To try to get the cable further from the electrical wiring, I did mount the new pre-amp several feet inside the house, away from the breaker box. I’ve made a really crude sketch that shows how it was previously run through the old amp, and how it’s now running through the new one. I’ll attach it below.
Blue ink is the old cable run. Amp immediately inside basement, virtually above breaker box, then a straight run across the basement before turning 90 degrees to the splitter, then going up to the living room TV and the second split reversing course and going out of the basement and up to the second floor office. New setup is in red. New RCA amp probably 5 feet inside basement, then runs along some gas and water pipes, turns 90 degrees at the furnace over to the outlet where the power inserter is plugged in, does a few loops, then runs about 5 feet from the fluorescent light before mimicking the rest of the pathway through the new splitter and beyond.
Several people have mentioned the furnace – I’ll see if I can talk my wife into turning that off for the night. If not today, then it should definitely be easily done in a day or two when it’s supposed to warm up into the 50s.

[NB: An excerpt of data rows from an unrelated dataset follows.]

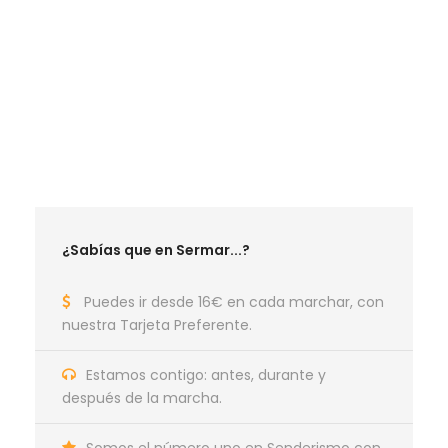
RUTAS MAYO 2026
RUTAS JUNIO 2026
RUTAS SEPTIEMBRE 2026
RUTAS OCTUBRE 2026
RUTAS NOVIEMBRE 2026
RUTAS DICIEMBRE 2026
¿Sabías que en Sermar...?
Puedes ir desde 16€ en cada marchar, con
nuestra Tarjeta Preferente.
Estamos contigo: antes, durante y
después de la marcha.
Somos el número uno en Senderismo con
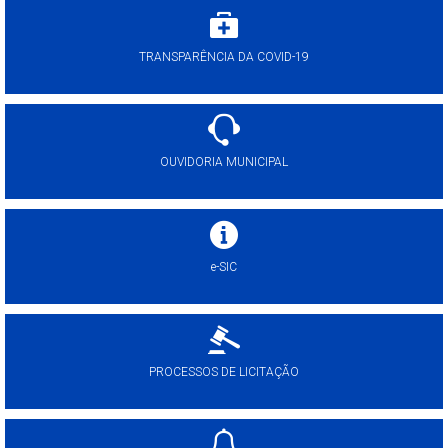
TRANSPARÊNCIA DA COVID-19
OUVIDORIA MUNICIPAL
e-SIC
PROCESSOS DE LICITAÇÃO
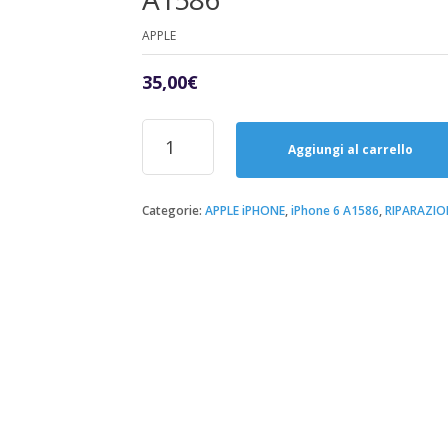
APPLE
35,00
€
Riparazione
Sostituzione
Aggiungi al carrello
Vetro-
NERO
iPhone
Categorie:
APPLE iPHONE
,
iPhone 6 A1586
,
RIPARAZIO
6
A1586
quantità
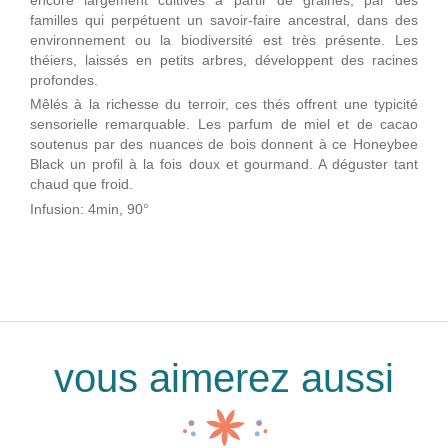
familles qui perpétuent un savoir-faire ancestral, dans des
environnement ou la biodiversité est très présente. Les
théiers, laissés en petits arbres, développent des racines
profondes.
Mêlés à la richesse du terroir, ces thés offrent une typicité
sensorielle remarquable. Les parfum de miel et de cacao
soutenus par des nuances de bois donnent à ce Honeybee
Black un profil à la fois doux et gourmand. A déguster tant
chaud que froid.
Infusion: 4min, 90°
vous aimerez aussi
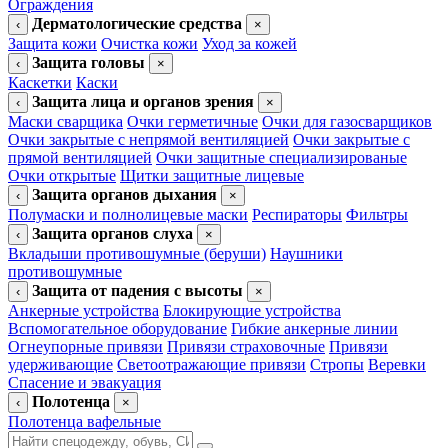
Ограждения
Дерматологические средства
‹
×
Защита кожи
Очистка кожи
Уход за кожей
Защита головы
‹
×
Каскетки
Каски
Защита лица и органов зрения
‹
×
Маски сварщика
Очки герметичные
Очки для газосварщиков
Очки закрытые с непрямой вентиляцией
Очки закрытые с
прямой вентиляцией
Очки защитные специализированые
Очки открытые
Щитки защитные лицевые
Защита органов дыхания
‹
×
Полумаски и полнолицевые маски
Респираторы
Фильтры
Защита органов слуха
‹
×
Вкладыши противошумные (беруши)
Наушники
противошумные
Защита от падения с высоты
‹
×
Анкерные устройства
Блокирующие устройства
Вспомогательное оборудование
Гибкие анкерные линии
Огнеупорные привязи
Привязи страховочные
Привязи
удерживающие
Светоотражающие привязи
Стропы
Веревки
Спасение и эвакуация
Полотенца
‹
×
Полотенца вафельные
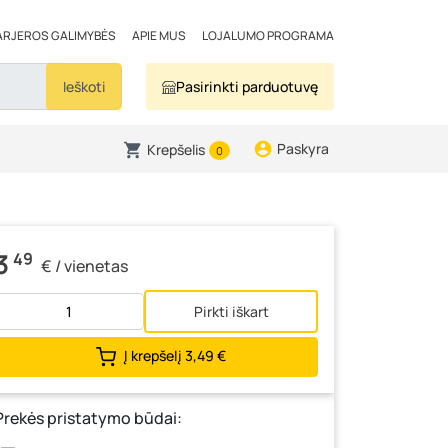
ARJEROS GALIMYBĖS
APIE MUS
LOJALUMO PROGRAMA
Ieškoti
Pasirinkti parduotuvę
Paskyra
Krepšelis
0
3
49
€ / vienetas
Pirkti iškart
Į krepšelį
3,49 €
Prekės pristatymo būdai:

I’m also pondering whether I’d be better off tying the antenna into one of the unused cables that goes to most of the other rooms of the house. When we moved in, the cable company removed their splitter and tied their Internet connection into just the cable going to the office. There are several other cables dangling there, now. Would I be better off using my multimeter to find the cable that goes to one of the other bedrooms upstairs, putting the Tablo in there, and connecting it to the router via my strong WiFi?